Daily Archives: July 10, 2008

Mail Archive Tool – Improvements for 2.6 (SAK-13584)

Hot on the heels of my MailArchive Performance Improvements for 2.5 to handle large mail sites without chewing up memory and processor, I have pretty much completed an Alpha version of the next round of MailArchive performance improvements based on a database conversion extracting fields from the XML. I was hacking on this in Paris, Barcelona, Cambridge, on the plane to the US and on the bus to Lansing.
Here are the relevant JIRAs:
http://jira.sakaiproject.org/jira/browse/SAK-13584 (2.6 improvements)
http://jira.sakaiproject.org/jira/browse/SAK-11544 (2.5 improvements)
I will check it into a set of branches soon for some more extensive testing across more databases.
Here is a summary of the changes:
– Fully normalized the MAILARCHIVE_MESSAGE table – all fields are in columns now. The XML must stay for a while (more below) but it is not used for any search or selection.
– Added Aaron’s GenericDAO concepts to org.sakaiproject.javax – with some improvements. Order and Restrictions are unchanged. Search has become Query. I added a searchString property to Query and added a few setters which were missing.
– Changed the BaseDbDouble ORM code to support the new genericDAO pattern when it sees a fully normalized table. When it sees a search, it uses a where clause instead of scanning all the data in Java. Also it understand the notion of search fields as well as order by fields. And from the 2.5 modification, paging is implicit throughout as well. Now the BaseDoubleDb can get either a count of messages or a list of messages using Search, Order, and Paging with a single DB query that returns *exactly* the right row set and nothing more.

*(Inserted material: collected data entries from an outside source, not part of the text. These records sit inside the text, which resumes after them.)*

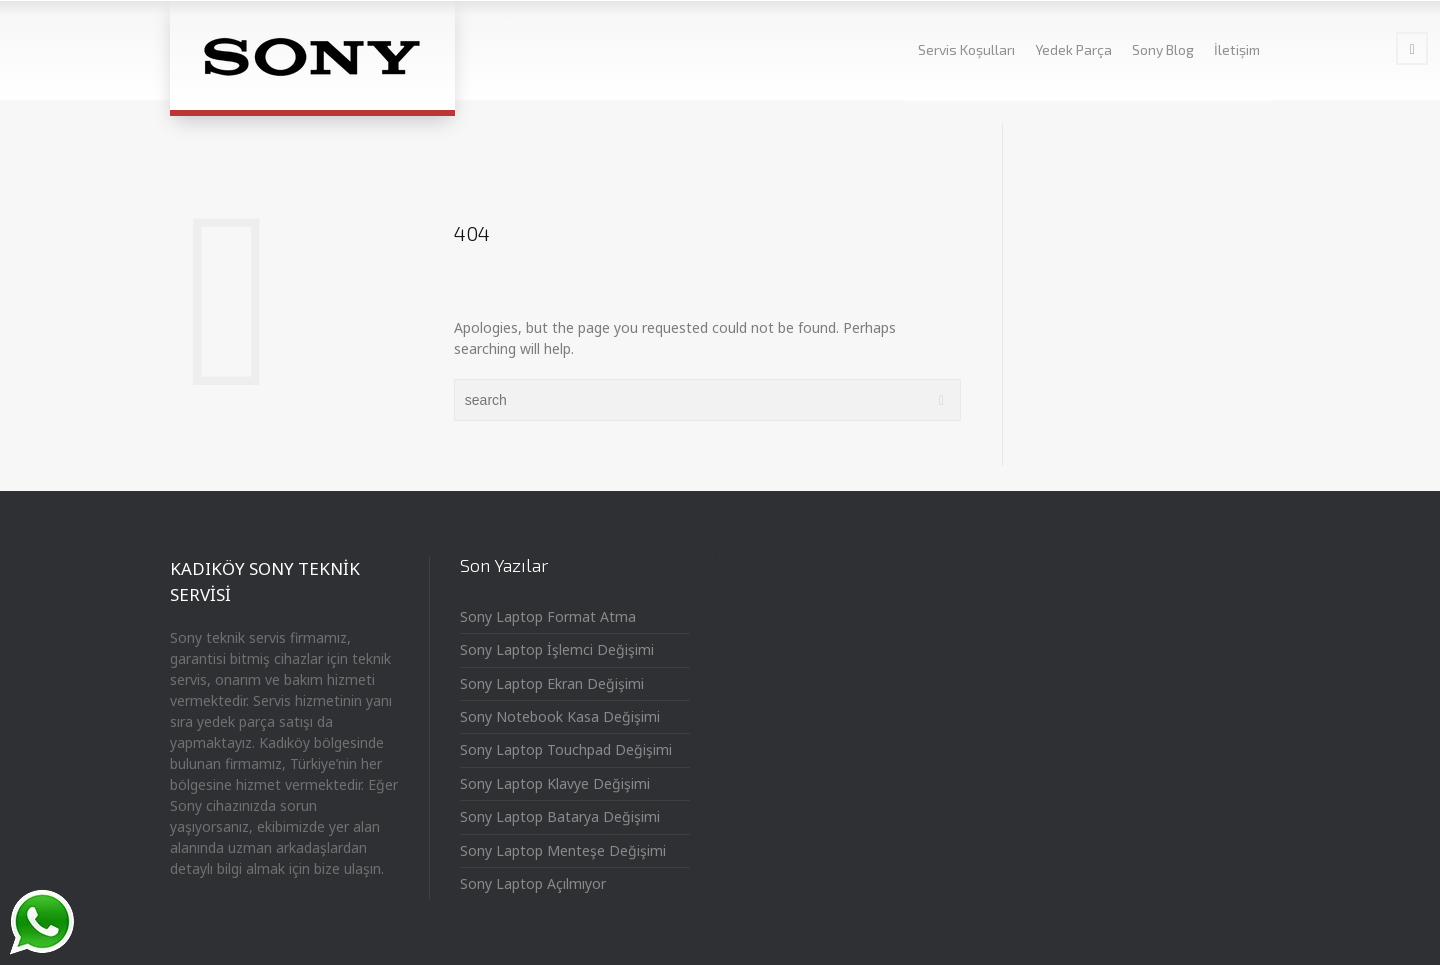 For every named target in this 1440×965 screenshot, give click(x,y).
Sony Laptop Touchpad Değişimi (566, 749)
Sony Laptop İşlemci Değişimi (557, 649)
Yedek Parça (1073, 49)
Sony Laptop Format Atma (548, 616)
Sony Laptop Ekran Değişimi (552, 683)
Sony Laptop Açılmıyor (533, 883)
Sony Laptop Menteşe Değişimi (563, 850)
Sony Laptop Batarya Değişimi (560, 816)
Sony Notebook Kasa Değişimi (560, 716)
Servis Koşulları (966, 49)
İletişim (1237, 49)
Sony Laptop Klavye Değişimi (555, 783)
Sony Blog (1163, 49) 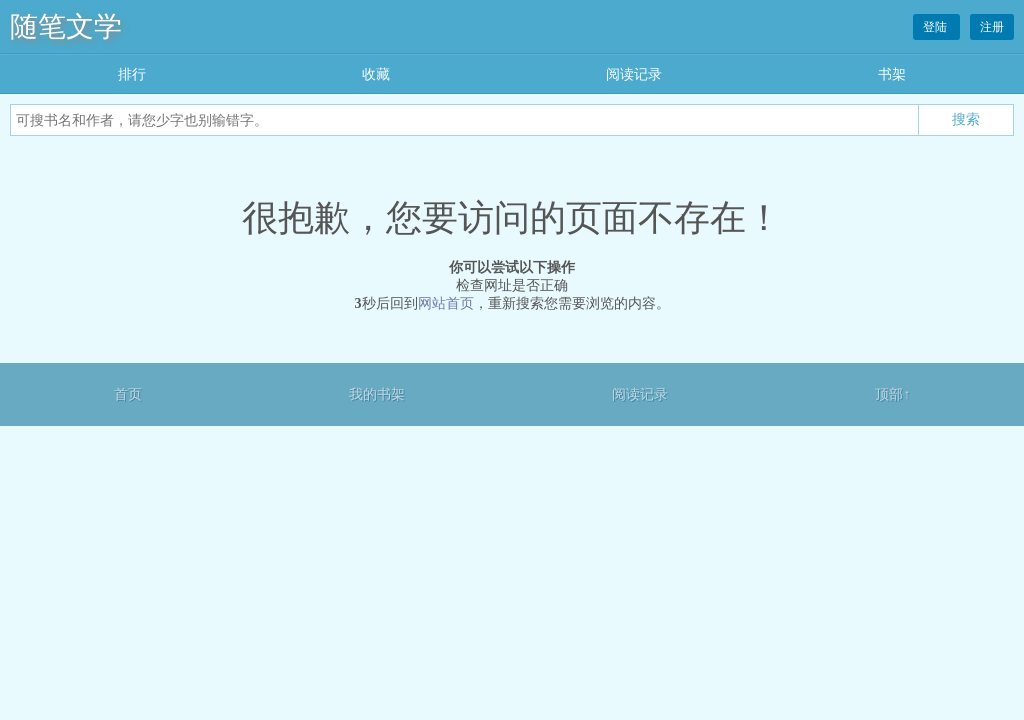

– Changed the MailArchiveTool to use as little session state as possible. I moved some information into REST-based URLs. Also any heavywieght information is put into Context, never in session. This leaves the MailArchiveTool with a small session state with a few strings and integers – and everything left in Session should be trivially serializable.
This restores all functionality of the MailArchive tool regardless of the size of the message corpus. Each screen display is exactly one SQL statement to pull back *exactly* the required data searched and sorted in the database.
This makes it *REALLY* easy to come up with a really efficient webservice or sdata feed for Mail Archive – since you can search, order, and scope data above the API – you can produce *exactly* the JSON you need to implement a sweet dynamically scroll view of MailArchive where as you scroll off the bottom, the next 100 or so messages come from the server.
This also allows very efficient retrieval of messages for something like the SOLO offline Sakai client that Psybergate has produced with UNISA and NWU or other Google Gears views of a site’s MailArchive Corpus. When SOLO meets SDATA at some future point in time – it might be a shot “heard round the world”.
In general, I am pretty excited about the possibility of moving a legacy tool from being XML-based- to be very efficient and REST friendly. It was not that hard – once I fixed the DB layer to understand Query – I was mostly removing code from the Controller/View code (MailboxAction.java is much smaller now).
I really wanted to get the session to nearly zero and have Restful URLs for everything. But interestingly because the portlet model has this notion of Action and View being separated (often by a redirect on post), it makes it harder to put all of your state into the URL :(. So the compromise is a bit of session (as little as possible and all serializable) use REST urls as much as possible to let the back button work a little better – at least when you go back and click on a different button in a list view – you get the right message :). I need to do more study on this. JSR-168 has some features that make the back button more friendly than the old Jetspeed pattern.
The problem with the back button is really traced more to the Jetspeed 1.0 portlet pattern – it is not something inherent in using Velocity. And interestingly, this is another moment in time where my respect for the thought that went into JSR-168 grows.
I will begin checking this stuff in soon. I need to take a brain break and think about something else for a day or so and then review it before I make all my branches so folks can take a look.